* **What to produce**: Images do not belong in the copy. Retype all the entries below exactly.

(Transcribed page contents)
──────────

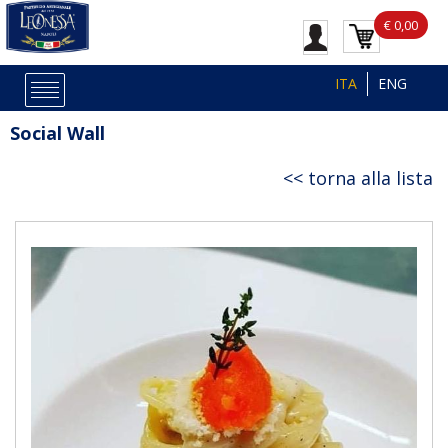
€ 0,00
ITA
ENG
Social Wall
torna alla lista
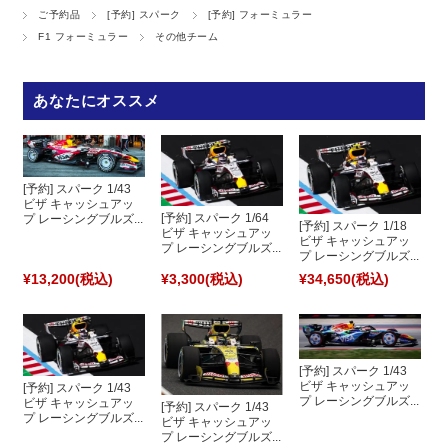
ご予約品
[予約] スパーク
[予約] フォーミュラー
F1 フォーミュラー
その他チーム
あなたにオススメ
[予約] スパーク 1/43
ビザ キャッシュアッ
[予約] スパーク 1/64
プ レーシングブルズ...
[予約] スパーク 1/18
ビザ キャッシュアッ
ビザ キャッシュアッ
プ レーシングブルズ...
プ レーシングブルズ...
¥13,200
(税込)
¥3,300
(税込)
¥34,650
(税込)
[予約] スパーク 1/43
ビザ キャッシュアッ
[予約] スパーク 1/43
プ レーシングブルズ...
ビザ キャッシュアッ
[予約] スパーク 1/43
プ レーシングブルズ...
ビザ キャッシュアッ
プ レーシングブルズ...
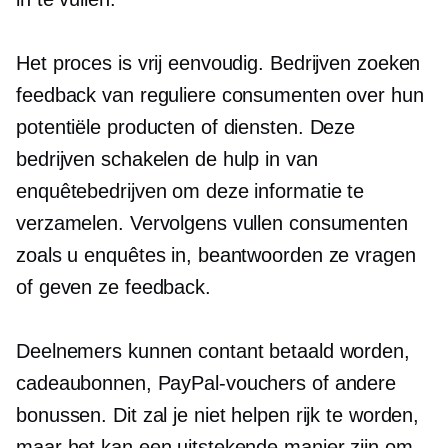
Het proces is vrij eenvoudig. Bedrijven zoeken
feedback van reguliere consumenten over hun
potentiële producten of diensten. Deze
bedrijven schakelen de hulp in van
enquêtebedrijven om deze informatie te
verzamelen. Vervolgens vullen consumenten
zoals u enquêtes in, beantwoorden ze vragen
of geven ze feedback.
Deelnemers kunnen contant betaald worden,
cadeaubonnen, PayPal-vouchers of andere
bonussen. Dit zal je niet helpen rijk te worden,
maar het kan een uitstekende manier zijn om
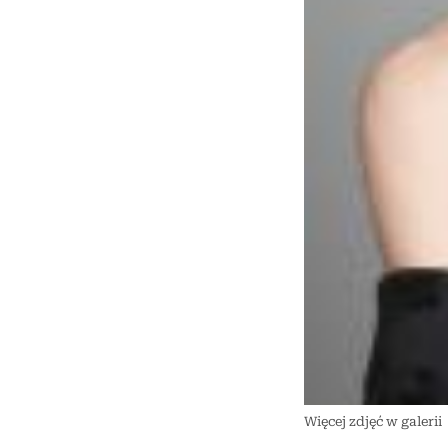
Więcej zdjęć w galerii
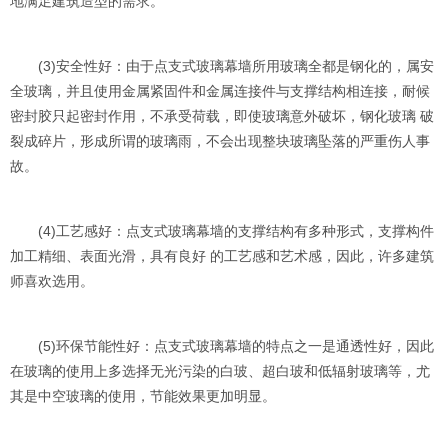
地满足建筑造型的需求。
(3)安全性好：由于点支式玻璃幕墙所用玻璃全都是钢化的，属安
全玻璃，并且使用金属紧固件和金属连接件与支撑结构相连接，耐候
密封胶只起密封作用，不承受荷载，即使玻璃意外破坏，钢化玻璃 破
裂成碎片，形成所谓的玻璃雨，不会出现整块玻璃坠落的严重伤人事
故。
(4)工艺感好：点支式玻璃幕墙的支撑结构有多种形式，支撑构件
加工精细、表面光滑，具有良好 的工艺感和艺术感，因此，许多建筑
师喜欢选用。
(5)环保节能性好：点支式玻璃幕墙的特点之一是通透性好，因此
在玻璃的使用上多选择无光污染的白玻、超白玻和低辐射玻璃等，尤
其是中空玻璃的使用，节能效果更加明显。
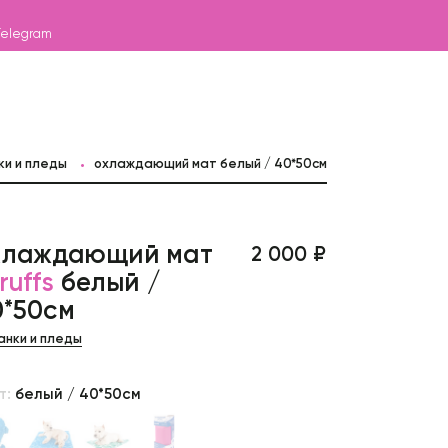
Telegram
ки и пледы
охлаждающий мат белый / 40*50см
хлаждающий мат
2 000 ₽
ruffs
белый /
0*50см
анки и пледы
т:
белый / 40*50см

──────────

* **Output below**:
€ 0,00
ITA
ENG
Social Wall
torna alla lista
ご予約品
[予約] スパーク
[予約] フォーミュラー
F1 フォーミュラー
その他チーム
あなたにオススメ
[予約] スパーク 1/43
ビザ キャッシュアッ
[予約] スパーク 1/64
プ レーシングブルズ...
[予約] スパーク 1/18
ビザ キャッシュアッ
ビザ キャッシュアッ
プ レーシングブルズ...
プ レーシングブルズ...
¥13,200
(税込)
¥3,300
(税込)
¥34,650
(税込)
[予約] スパーク 1/43
ビザ キャッシュアッ
[予約] スパーク 1/43
プ レーシングブルズ...
ビザ キャッシュアッ
[予約] スパーク 1/43
プ レーシングブルズ...
ビザ キャッシュアッ
プ レーシングブルズ...
Het proces is vrij eenvoudig. Bedrijven zoeken
feedback van reguliere consumenten over hun
potentiële producten of diensten. Deze
bedrijven schakelen de hulp in van
enquêtebedrijven om deze informatie te
verzamelen. Vervolgens vullen consumenten
zoals u enquêtes in, beantwoorden ze vragen
of geven ze feedback.
Deelnemers kunnen contant betaald worden,
cadeaubonnen, PayPal-vouchers of andere
bonussen. Dit zal je niet helpen rijk te worden,
maar het kan een uitstekende manier zijn om
Więcej zdjęć w galerii
地满足建筑造型的需求。
(3)安全性好：由于点支式玻璃幕墙所用玻璃全都是钢化的，属安
全玻璃，并且使用金属紧固件和金属连接件与支撑结构相连接，耐候
密封胶只起密封作用，不承受荷载，即使玻璃意外破坏，钢化玻璃 破
裂成碎片，形成所谓的玻璃雨，不会出现整块玻璃坠落的严重伤人事
故。
(4)工艺感好：点支式玻璃幕墙的支撑结构有多种形式，支撑构件
加工精细、表面光滑，具有良好 的工艺感和艺术感，因此，许多建筑
师喜欢选用。
(5)环保节能性好：点支式玻璃幕墙的特点之一是通透性好，因此
在玻璃的使用上多选择无光污染的白玻、超白玻和低辐射玻璃等，尤
其是中空玻璃的使用，节能效果更加明显。
Telegram
ки и пледы
охлаждающий мат белый / 40*50см
хлаждающий мат
2 000 ₽
ruffs
белый /
0*50см
анки и пледы
т:
белый / 40*50см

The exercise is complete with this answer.